Prepare Data for Post-Training

Before starting the post-training job, we need to prepare the data for policy training. The data should be preprocessed and stored in Parquet format, which facilitates efficient distributed data loading and processing.

We provide several data preprocessing scripts for popular datasets under the examples/data_preprocess/ directory, such as gsm8k.py, math_dataset.py, and deepscaler.py. To support a new custom dataset, you will need to create a similar script.

This document uses the DeepScaleR dataset as an example to detail the data preparation process and its specifications.

General Data Preprocessing Workflow

A typical data preprocessing script involves the following steps:

Load Raw Data: Use a library like Hugging Face’s datasets to load the original dataset from the Hub or local files.
Define Processing Logic: Implement a core mapping function (which we often name make_map_fn) to convert each sample from the original dataset into the specific format required by our framework.
Apply Transformation and Save: Use the datasets.map() method to apply this function to the entire dataset. Then, save the processed result in Parquet format locally, with an option to upload it to a distributed file system like HDFS.
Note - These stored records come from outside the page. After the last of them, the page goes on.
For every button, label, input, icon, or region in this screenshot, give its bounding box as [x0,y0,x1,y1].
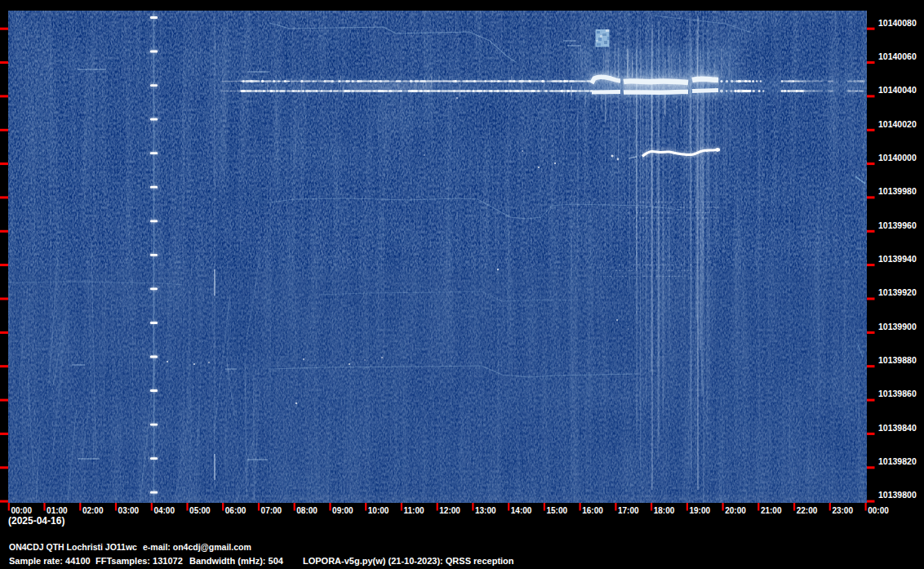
svg-text:Bandwidth (mHz): 504: Bandwidth (mHz): 504 [189,556,284,566]
svg-text:12:00: 12:00 [439,506,460,515]
svg-text:(2025-04-16): (2025-04-16) [8,515,64,527]
svg-text:07:00: 07:00 [261,506,282,515]
svg-text:13:00: 13:00 [475,506,496,515]
svg-text:23:00: 23:00 [832,506,853,515]
svg-text:FFTsamples: 131072: FFTsamples: 131072 [96,556,183,566]
svg-text:10140020: 10140020 [878,119,917,129]
svg-text:10139880: 10139880 [878,355,917,365]
svg-text:10139840: 10139840 [878,423,917,433]
svg-text:LOPORA-v5g.py(w) (21-10-2023):: LOPORA-v5g.py(w) (21-10-2023): QRSS rece… [303,556,514,566]
svg-text:10139960: 10139960 [878,220,917,230]
svg-text:10:00: 10:00 [368,506,389,515]
svg-text:Sample rate: 44100: Sample rate: 44100 [9,556,91,566]
svg-text:10139980: 10139980 [878,186,917,196]
svg-text:10139800: 10139800 [878,490,917,500]
svg-text:10139940: 10139940 [878,254,917,264]
svg-text:18:00: 18:00 [654,506,675,515]
svg-text:22:00: 22:00 [797,506,818,515]
svg-text:17:00: 17:00 [618,506,639,515]
svg-text:10139820: 10139820 [878,456,917,466]
svg-text:10139900: 10139900 [878,322,917,331]
svg-text:00:00: 00:00 [868,506,889,515]
svg-text:10140040: 10140040 [878,85,917,95]
svg-text:10139920: 10139920 [878,287,917,297]
svg-text:00:00: 00:00 [11,506,32,515]
svg-text:16:00: 16:00 [582,506,603,515]
svg-text:21:00: 21:00 [761,506,782,515]
svg-text:e-mail: on4cdj@gmail.com: e-mail: on4cdj@gmail.com [143,542,251,552]
svg-text:05:00: 05:00 [189,506,211,515]
svg-text:ON4CDJ QTH Lochristi JO11wc: ON4CDJ QTH Lochristi JO11wc [9,542,137,552]
svg-text:03:00: 03:00 [118,506,140,515]
svg-text:10139860: 10139860 [878,389,917,398]
svg-text:08:00: 08:00 [296,506,318,515]
svg-text:14:00: 14:00 [511,506,532,515]
svg-text:15:00: 15:00 [547,506,568,515]
svg-text:02:00: 02:00 [82,506,104,515]
svg-text:09:00: 09:00 [332,506,353,515]
svg-text:10140060: 10140060 [878,51,917,61]
svg-text:04:00: 04:00 [153,506,175,515]
svg-text:11:00: 11:00 [404,506,424,515]
svg-text:19:00: 19:00 [690,506,711,515]
svg-text:01:00: 01:00 [47,506,68,515]
svg-text:06:00: 06:00 [225,506,247,515]
svg-text:20:00: 20:00 [725,506,746,515]
svg-text:10140080: 10140080 [878,18,917,28]
svg-text:10140000: 10140000 [878,153,917,162]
Here is a simplified framework of the process:

import argparse
import os
import datasets
from siirl.utils.extras.hdfs_io import copy, makedirs

def make_map_fn(split_name):
    # ... Define your data processing logic here ...
    def process_fn(example, idx):
        # ... Transform each data sample ...
        return transformed_data
    return process_fn

if __name__ == '__main__':
    parser = argparse.ArgumentParser()
    # ... Define arguments ...
    args = parser.parse_args()

    # 1. Load data
    raw_dataset = datasets.load_dataset(...)

    # 2. Apply transformation
    processed_dataset = raw_dataset.map(function=make_map_fn('train'), with_indices=True)

    # 3. Save as Parquet
    local_dir = args.local_dir
    processed_dataset.to_parquet(os.path.join(local_dir, "train.parquet"))
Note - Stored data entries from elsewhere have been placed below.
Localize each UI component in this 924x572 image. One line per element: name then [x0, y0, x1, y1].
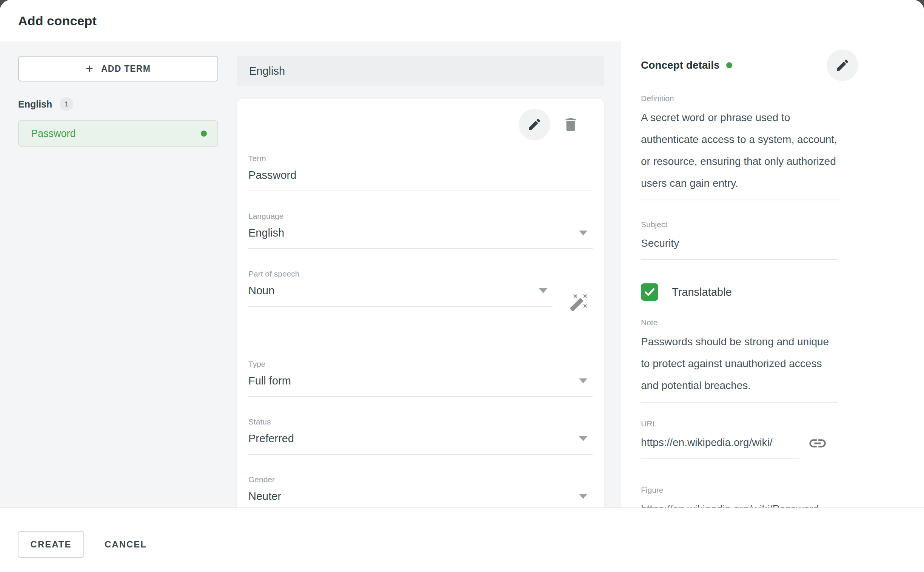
dialog-header: Add concept — [0, 0, 924, 42]
concept-details-header: Concept details — [641, 50, 858, 81]
trash-icon — [562, 116, 579, 133]
term-list-item-label: Password — [31, 128, 76, 140]
definition-input[interactable]: A secret word or phrase used to authenti… — [641, 107, 838, 201]
url-field-label: URL — [641, 419, 799, 428]
edit-term-button[interactable] — [519, 109, 550, 140]
gender-field-label: Gender — [248, 475, 593, 484]
term-fields: Term Password Language English — [248, 154, 593, 507]
chevron-down-icon — [579, 378, 587, 383]
concept-status-dot — [726, 62, 732, 68]
part-of-speech-field: Part of speech Noun — [248, 269, 552, 307]
status-field-label: Status — [248, 417, 593, 426]
open-link-button[interactable] — [807, 433, 828, 454]
language-select[interactable]: English — [248, 227, 593, 249]
add-term-button[interactable]: + ADD TERM — [18, 56, 218, 81]
dialog-body: + ADD TERM English 1 Password English — [0, 42, 924, 507]
definition-field-label: Definition — [641, 94, 838, 103]
dialog-title: Add concept — [18, 14, 96, 28]
status-select[interactable]: Preferred — [248, 432, 593, 455]
term-field-label: Term — [248, 154, 593, 163]
editor-language-header-label: English — [249, 65, 285, 77]
concept-details-panel: Concept details Definition A secret word… — [621, 42, 924, 507]
url-field: URL https://en.wikipedia.org/wiki/ — [641, 419, 799, 459]
definition-field: Definition A secret word or phrase used … — [641, 94, 838, 201]
delete-term-button[interactable] — [555, 109, 586, 140]
add-concept-dialog: Add concept + ADD TERM English 1 Passwor… — [0, 0, 924, 572]
gender-select-value: Neuter — [248, 490, 281, 502]
figure-field-label: Figure — [641, 486, 838, 495]
status-select-value: Preferred — [248, 432, 294, 445]
type-field-label: Type — [248, 359, 593, 368]
magic-wand-icon — [569, 292, 589, 312]
terms-sidebar: + ADD TERM English 1 Password — [0, 42, 237, 507]
status-field: Status Preferred — [248, 417, 593, 455]
note-field-label: Note — [641, 318, 838, 327]
part-of-speech-select[interactable]: Noun — [248, 284, 552, 307]
term-list-item[interactable]: Password — [18, 120, 218, 147]
screen: Add concept + ADD TERM English 1 Passwor… — [0, 0, 924, 572]
subject-field-label: Subject — [641, 220, 838, 229]
translatable-label: Translatable — [672, 286, 732, 298]
checkmark-icon — [643, 286, 656, 298]
type-select-value: Full form — [248, 375, 291, 387]
add-term-button-label: ADD TERM — [101, 64, 151, 74]
gender-select[interactable]: Neuter — [248, 490, 593, 507]
chevron-down-icon — [579, 436, 587, 441]
dialog-footer: CREATE CANCEL — [0, 507, 924, 572]
note-input[interactable]: Passwords should be strong and unique to… — [641, 331, 838, 403]
term-input-value: Password — [248, 169, 296, 182]
term-editor-card: Term Password Language English — [237, 99, 604, 507]
url-input[interactable]: https://en.wikipedia.org/wiki/ — [641, 435, 799, 459]
concept-details-content: Concept details Definition A secret word… — [641, 50, 838, 525]
url-row: URL https://en.wikipedia.org/wiki/ — [641, 419, 838, 459]
subject-input[interactable]: Security — [641, 236, 838, 260]
plus-icon: + — [86, 62, 93, 75]
type-select[interactable]: Full form — [248, 375, 593, 397]
language-select-value: English — [248, 227, 284, 239]
subject-field: Subject Security — [641, 220, 838, 260]
part-of-speech-select-value: Noun — [248, 284, 274, 297]
note-field: Note Passwords should be strong and uniq… — [641, 318, 838, 403]
editor-language-header: English — [237, 56, 604, 86]
type-field: Type Full form — [248, 359, 593, 397]
gender-field: Gender Neuter — [248, 475, 593, 507]
edit-concept-button[interactable] — [827, 50, 858, 81]
language-field: Language English — [248, 212, 593, 249]
chevron-down-icon — [579, 230, 587, 235]
term-editor-column: English Term — [237, 42, 621, 507]
term-status-dot — [201, 131, 207, 137]
chevron-down-icon — [539, 288, 547, 293]
part-of-speech-row: Part of speech Noun — [248, 269, 593, 327]
term-card-actions — [248, 109, 593, 140]
create-button[interactable]: CREATE — [18, 531, 84, 558]
part-of-speech-field-label: Part of speech — [248, 269, 552, 278]
term-input[interactable]: Password — [248, 169, 593, 191]
pencil-icon — [527, 117, 542, 132]
concept-details-title: Concept details — [641, 59, 719, 72]
term-field: Term Password — [248, 154, 593, 191]
checkbox-checked-icon[interactable] — [641, 283, 658, 301]
link-icon — [808, 434, 828, 453]
language-field-label: Language — [248, 212, 593, 221]
auto-detect-button[interactable] — [568, 291, 590, 314]
language-group-label: English — [18, 99, 52, 110]
term-count-badge: 1 — [60, 97, 73, 111]
cancel-button[interactable]: CANCEL — [100, 531, 151, 558]
translatable-checkbox-row[interactable]: Translatable — [641, 283, 838, 301]
pencil-icon — [835, 58, 850, 73]
chevron-down-icon — [579, 494, 587, 499]
language-group-header: English 1 — [18, 97, 218, 111]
    # (Optional) Upload to HDFS
    if args.hdfs_dir:
        makedirs(args.hdfs_dir)
        copy(src=local_dir, dst=args.hdfs_dir)

DeepScaleR Dataset Processing in Practice

Let’s take examples/data_preprocess/deepscaler.py as a concrete example to demonstrate how to process the agentica-org/DeepScaleR-Preview-Dataset.

The core task is to implement the make_map_fn function, which maps original fields (like problem, answer, and solution) to the standard format required by the training framework.

data_source = "agentica-org/DeepScaleR-Preview-Dataset"
instruction_following = 'Let\'s think step by step and output the final within \\boxed{}.'

def make_map_fn(split_name):

    def process_fn(example, idx):
        question_raw = example.pop("problem")
        answer_raw = example.pop("answer")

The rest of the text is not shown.